Given I have no problems enforcing daily habits on myself, most of your post is cruft for me. I'll reply to your boiled-down post:
I suspect meditation itself has a conscientiousness-increasing effect, mainly from making you allocate five minutes a day out of your time, but also because I think the relaxation might help in nonspecific ways.
I'm unclear on what you mean by "increasing conscientiousness." Are the non-specific ways necessarily non-specific? Can you cite any abstract benefits of daily meditation?
I suspect the "choose-your-own-adventure" precommitment and then following the directions also work to increase conscientiousness (while reading the article, at least). I am getting you to "buy in" (precommit) to doing what I tell you to do, and then following the steps is allowing you to experience the feeling of being conscientious in hopes that you can tap into that feeling later on.
"Suspect?" Is this a hypothesis? Is LessWrong the best place to gather subjects to conduct the experiment with?

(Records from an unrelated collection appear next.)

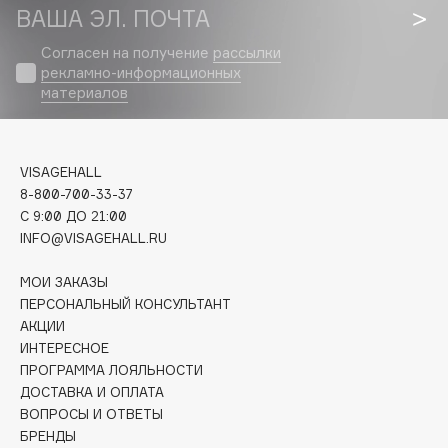
Biomed
ВАША ЭЛ. ПОЧТА
Biorepair
Согласен на получение
рассылки
Blanx
рекламно-информационных
Blistex
материалов
BLOME
Boadicea The Victorious
VISAGEHALL
Bobbi Brown
8-800-700-33-37
BOOMSHOP
C 9:00 ДО 21:00
BORK
INFO@VISAGEHALL.RU
Brunello Cucinelli
МОИ ЗАКАЗЫ
Bvlgari
ПЕРСОНАЛЬНЫЙ КОНСУЛЬТАНТ
by TERRY
АКЦИИ
BY WISHTREND
ИНТЕРЕСНОЕ
Byredo
ПРОГРАММА ЛОЯЛЬНОСТИ
ДОСТАВКА И ОПЛАТА
ВОПРОСЫ И ОТВЕТЫ
C
БРЕНДЫ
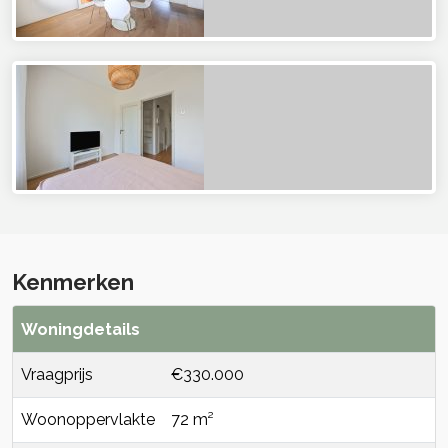
Kenmerken
Woningdetails
Vraagprijs
€330.000
Woonoppervlakte
72 m²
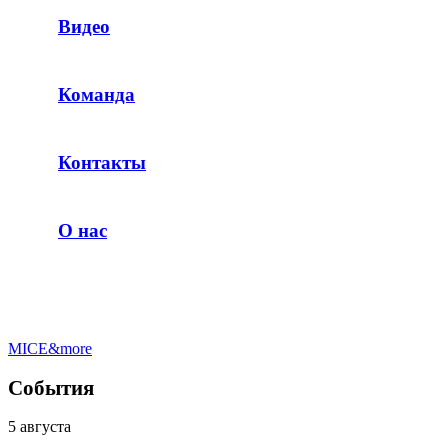
Видео
Команда
Контакты
О нас
MICE&more
События
5 августа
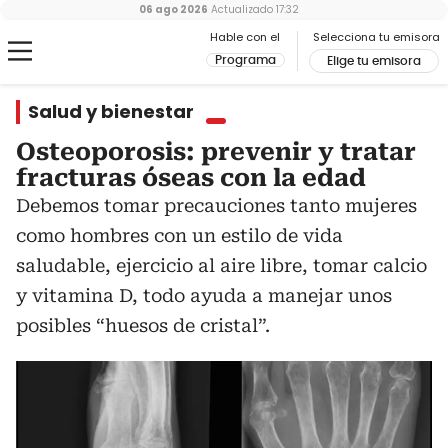
06 ago 2026
Actualizado
17:32
Hable con el
Selecciona tu emisora
Programa
Elige tu emisora
Salud y bienestar
Osteoporosis: prevenir y tratar
fracturas óseas con la edad
Debemos tomar precauciones tanto mujeres
como hombres con un estilo de vida
saludable, ejercicio al aire libre, tomar calcio
y vitamina D, todo ayuda a manejar unos
posibles “huesos de cristal”.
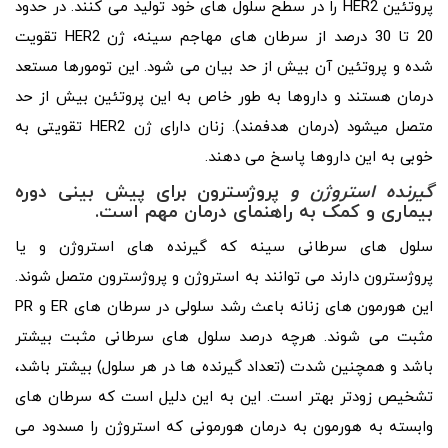
پروتئین HER2 را در سطح سلول های خود تولید می کنند. در حدود
20 تا 30 درصد از سرطان های مهاجم سینه، ژن HER2 تقویت
شده و پروتئین آن بیش از حد بیان می شود. این تومورها مستعد
درمان هستند و داروها به طور خاص به این پروتئین بیش از حد
متصل میشود (درمان هدفمند). زنان دارای ژن HER2 تقویتی به
خوبی به این داروها پاسخ می دهند.
گیرنده استروژن و
پروژسترون
برای پیش بینی دوره
بیماری و کمک به راهنمای درمان مهم است.
سلول های سرطانی سینه که گیرنده های استروژن و یا
پروژسترون دارند می توانند به استروژن و پروژسترون متصل شوند.
این هورمون های زنانه باعث رشد سلولی در سرطان های ER و PR
مثبت می شوند. هرچه درصد سلول های سرطانی مثبت بیشتر
باشد و همچنین شدت (تعداد گیرنده ها در هر سلول) بیشتر باشد،
تشخیص زودتر بهتر است. این به این دلیل است که سرطان های
وابسته به هورمون به درمان هورمونی که استروژن را مسدود می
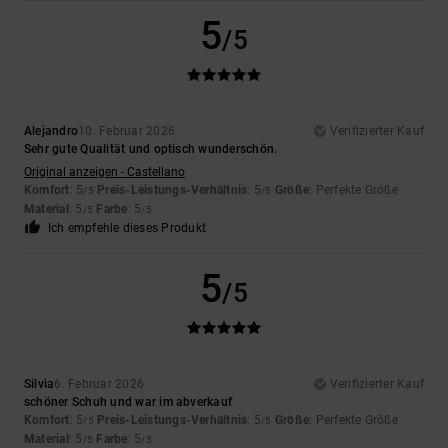
5
/5
Alejandro
10. Februar 2026
Verifizierter Kauf
Sehr gute Qualität und optisch wunderschön.
Original anzeigen - Castellano
Komfort
: 5
Preis-Leistungs-Verhältnis
: 5
Größe
: Perfekte Größe
/5
/5
Material
: 5
Farbe
: 5
/5
/5
Ich empfehle dieses Produkt
5
/5
Silvia
6. Februar 2026
Verifizierter Kauf
schöner Schuh und war im abverkauf
Komfort
: 5
Preis-Leistungs-Verhältnis
: 5
Größe
: Perfekte Größe
/5
/5
Material
: 5
Farbe
: 5
/5
/5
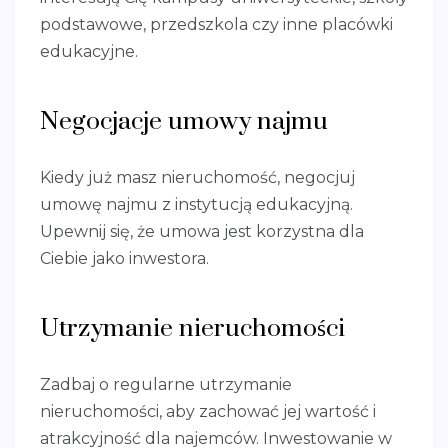
podstawowe, przedszkola czy inne placówki
edukacyjne.
Negocjacje umowy najmu
Kiedy już masz nieruchomość, negocjuj
umowę najmu z instytucją edukacyjną.
Upewnij się, że umowa jest korzystna dla
Ciebie jako inwestora.
Utrzymanie nieruchomości
Zadbaj o regularne utrzymanie
nieruchomości, aby zachować jej wartość i
atrakcyjność dla najemców. Inwestowanie w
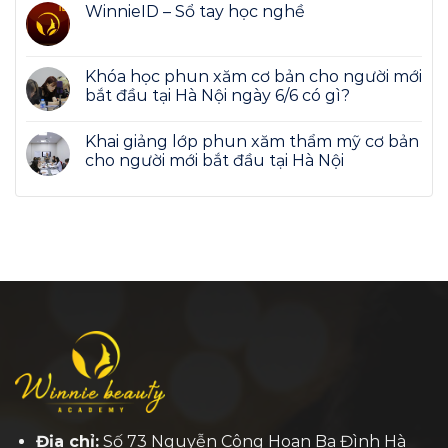
WinnieID – Sổ tay học nghề
Khóa học phun xăm cơ bản cho người mới
bắt đầu tại Hà Nội ngày 6/6 có gì?
Khai giảng lớp phun xăm thẩm mỹ cơ bản
cho người mới bắt đầu tại Hà Nội
Địa chỉ:
Số 73 Nguyễn Công Hoan Ba Đình Hà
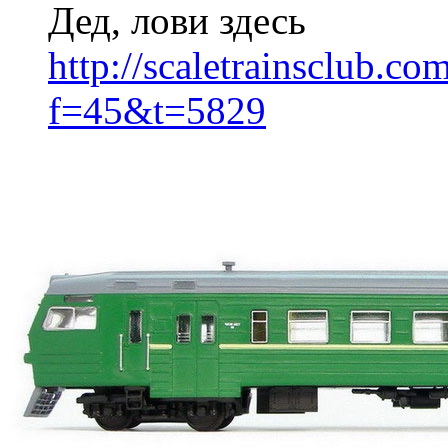
Дед, лови здесь
http://scaletrainsclub.c
f=45&t=5829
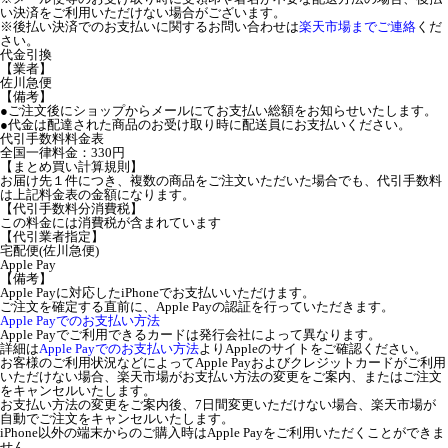
い決済をご利用いただけない場合がございます。
※後払い決済でのお支払いに関するお問い合わせは
楽天市場までご連絡
くだ
さい。
代金引換
【業者】
佐川急便
【備考】
●ご注文後にショップからメールにてお支払い総額をお知らせいたします。
●代金は配達された商品のお受け取り時に配送員にお支払いください。
代引手数料料金表
全国一律料金：330円
【まとめ買い計算規則】
お届け先１件につき、複数の商品をご注文いただいた場合でも、代引手数料
は上記料金表の金額になります。
【代引手数料分消費税】
この料金には消費税が含まれています
【代引業者指定】
宅配便(佐川急便)
Apple Pay
【備考】
Apple Payに対応したiPhoneでお支払いいただけます。
ご注文を確定する直前に、Apple Payの認証を行っていただきます。
Apple Payでのお支払い方法
Apple Payでご利用できるカードは発行会社によって異なります。
詳細は
Apple Payでのお支払い方法
よりAppleのサイトをご確認ください。
お客様のご利用状況などによってApple Payおよびクレジットカードがご利用
いただけない場合、楽天市場がお支払い方法の変更をご案内、またはご注文
をキャンセルいたします。
お支払い方法の変更をご案内後、7日間変更いただけない場合、楽天市場が
自動でご注文をキャンセルいたします。
iPhone以外の端末からのご購入時はApple Payをご利用いただくことができま
せん。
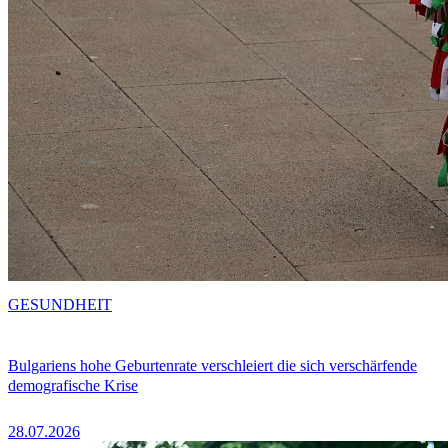
GESUNDHEIT
Bulgariens hohe Geburtenrate verschleiert die sich verschärfende
demografische Krise
28.07.2026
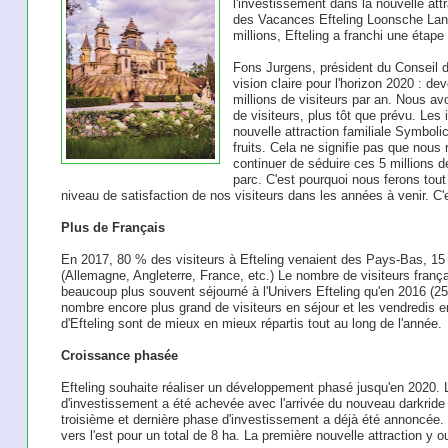
l'investissement dans la nouvelle attr
des Vacances Efteling Loonsche Land
millions, Efteling a franchi une étape
Fons Jurgens, président du Conseil d
vision claire pour l'horizon 2020 : dev
millions de visiteurs par an. Nous av
de visiteurs, plus tôt que prévu. Les
nouvelle attraction familiale Symboli
fruits. Cela ne signifie pas que nous
continuer de séduire ces 5 millions de
parc. C'est pourquoi nous ferons tou
niveau de satisfaction de nos visiteurs dans les années à venir. C'e
Plus de Français
En 2017, 80 % des visiteurs à Efteling venaient des Pays-Bas, 15
(Allemagne, Angleterre, France, etc.) Le nombre de visiteurs fran
beaucoup plus souvent séjourné à l'Univers Efteling qu'en 2016 (25
nombre encore plus grand de visiteurs en séjour et les vendredis en 
d'Efteling sont de mieux en mieux répartis tout au long de l'année.
Croissance phasée
Efteling souhaite réaliser un développement phasé jusqu'en 2020. 
d'investissement a été achevée avec l'arrivée du nouveau darkrid
troisième et dernière phase d'investissement a déjà été annoncée
vers l'est pour un total de 8 ha. La première nouvelle attraction y o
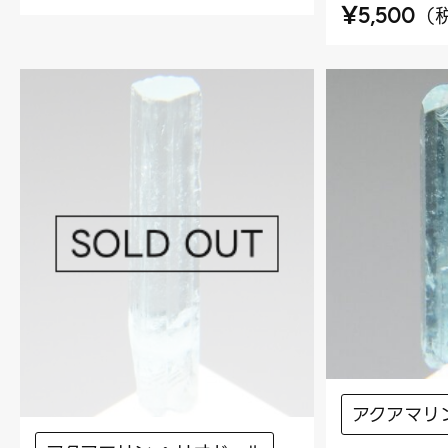
¥
（
5,500
アクアマリ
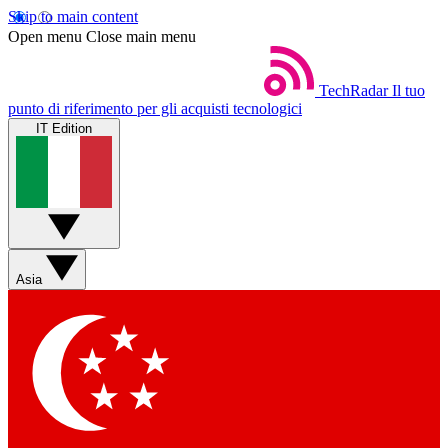
Skip to main content
Open menu
Close main menu
TechRadar
Il tuo
punto di riferimento per gli acquisti tecnologici
IT Edition
Asia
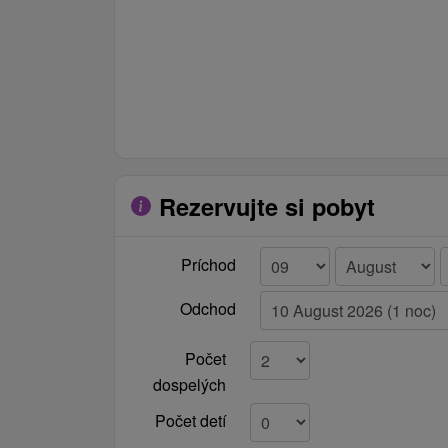
Rezervujte si pobyt
Príchod
Odchod
Počet
dospelých
Počet detí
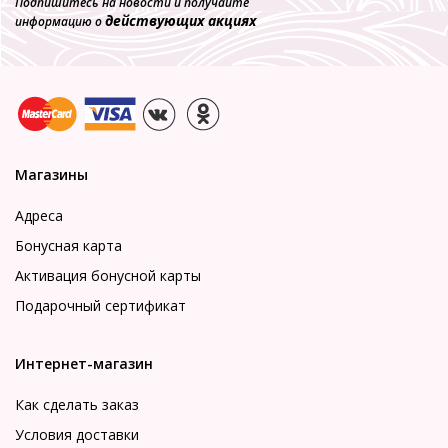
Подпишитесь на новости и получайте
действующих акциях
информацию о
Магазины
Адреса
Бонусная карта
Активация бонусной карты
Подарочный сертификат
Интернет-магазин
Как сделать заказ
Условия доставки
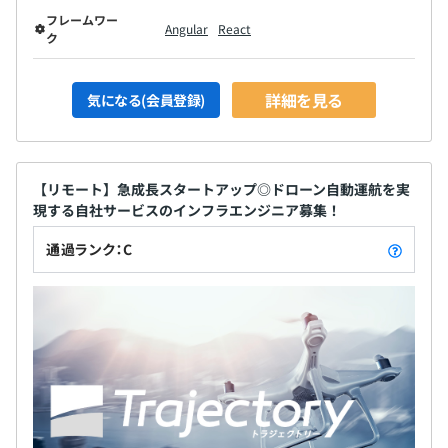
フレームワー
Angular
React
ク
詳細を見る
気になる(会員登録)
【リモート】急成長スタートアップ◎ドローン自動運航を実
現する自社サービスのインフラエンジニア募集！
通過ランク：C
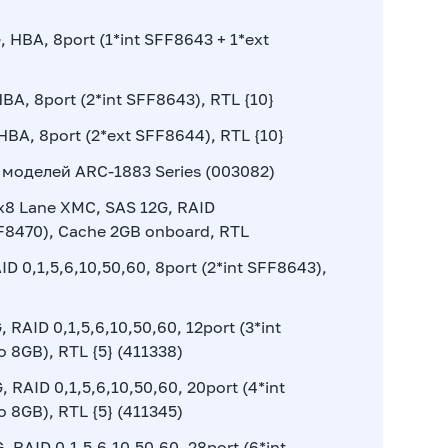
 HBA, 8port (1*int SFF8643 + 1*ext
BA, 8port (2*int SFF8643), RTL {10}
HBA, 8port (2*ext SFF8644), RTL {10}
 моделей ARC-1883 Series (003082)
x8 Lane XMC, SAS 12G, RAID
FF8470), Cache 2GB onboard, RTL
D 0,1,5,6,10,50,60, 8port (2*int SFF8643),
 RAID 0,1,5,6,10,50,60, 12port (3*int
 8GB), RTL {5} (411338)
 RAID 0,1,5,6,10,50,60, 20port (4*int
o 8GB), RTL {5} (411345)
 RAID 0,1,5,6,10,50,60, 28port (6*int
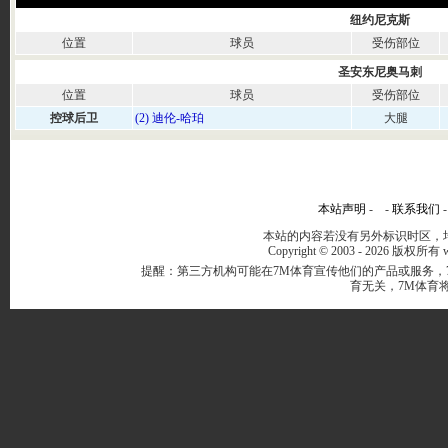
纽约尼克斯
位置
球员
受伤部位
圣安东尼奥马刺
位置
球员
受伤部位
控球后卫
(2) 迪伦-哈珀
大腿
本站声明
- -
联系我们
本站的内容若没有另外标识时区，均
Copyright © 2003 -
2026 版权所有 ww
提醒：第三方机构可能在7M体育宣传他们的产品或服务，
育无关，7M体育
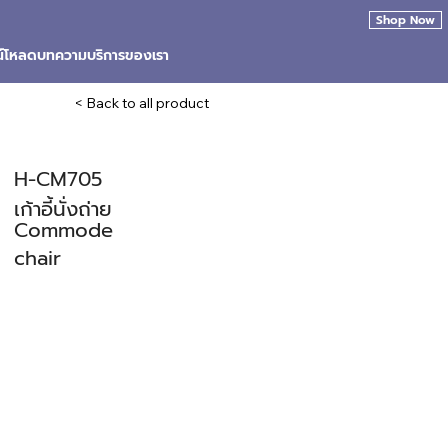
Shop Now
น์โหลด
บทความ
บริการของเรา
< Back to all product
H-CM705
เก้าอี้นั่งถ่าย
Commode
chair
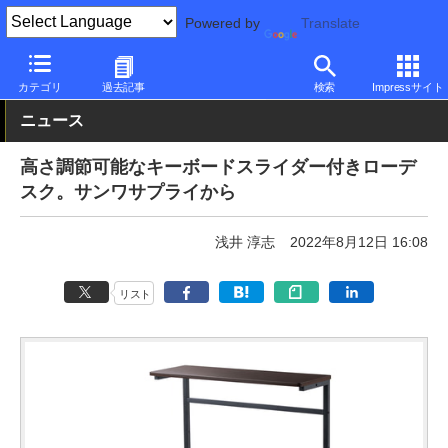
Powered by
Translate
PC Watch
半導体/周辺機器
デスク
カテゴリ
過去記事
検索
Impressサイト
ニュース
高さ調節可能なキーボードスライダー付きローデ
スク。サンワサプライから
浅井 淳志
2022年8月12日 16:08
リスト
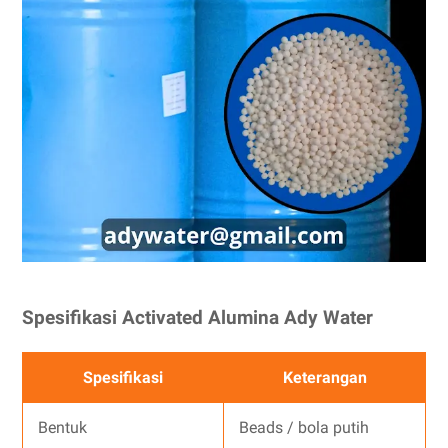
Spesifikasi Activated Alumina Ady Water
Spesifikasi
Keterangan
Bentuk
Beads / bola putih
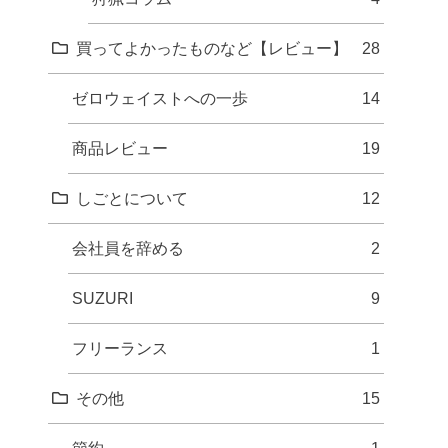
買ってよかったものなど【レビュー】
28
ゼロウェイストへの一歩
14
商品レビュー
19
しごとについて
12
会社員を辞める
2
SUZURI
9
フリーランス
1
その他
15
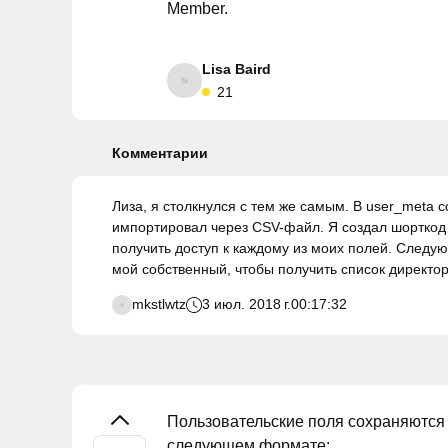
Member.
Lisa Baird
21
Комментарии
Лиза, я столкнулся с тем же самым. В user_meta 
импортировал через CSV-файл. Я создал шорткод 
получить доступ к каждому из моих полей. Следу
мой собственный, чтобы получить список директо
mkstlwtz
3 июл. 2018 г.
00:17:32
Пользовательские поля сохраняются 
следующем формате:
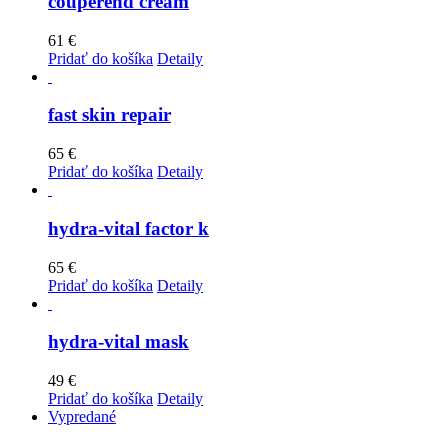
couperend cream
61
€
Pridať do košíka
Detaily
fast skin repair
65
€
Pridať do košíka
Detaily
hydra-vital factor k
65
€
Pridať do košíka
Detaily
hydra-vital mask
49
€
Pridať do košíka
Detaily
Vypredané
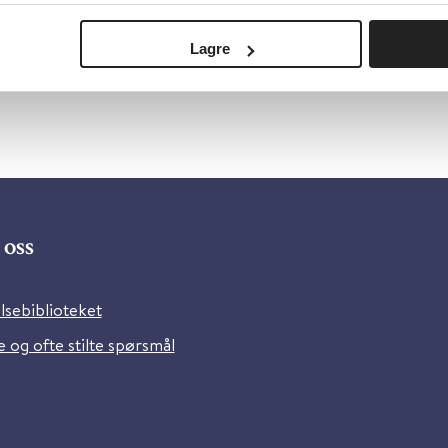
Lagre
oss
lsebiblioteket
 og ofte stilte spørsmål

As I see it, you post doesn't have the "mystique" surrounding it to derive the effect you're trying to achieve. Not not be harsh, but I expect this experiment to flop; there simply isn't enough intrigue here. This doesn't feel like it's ready to present to LessWrong—unless you have more to say about meditation.
I wrote an interactive blog post, How To Increase Conscientiousness, which has some steps which I think might increase your conscientiousness. I'm not sure if it works, but I would love to see some curious low-conscientiousness people try it and post your results here.
If you do it, please do it before reading the comments on this post, as they may contain spoilers.
If you are feeling especially helpful, also take a Big Five personality test like this one and report your percentile result on Conscientiousness.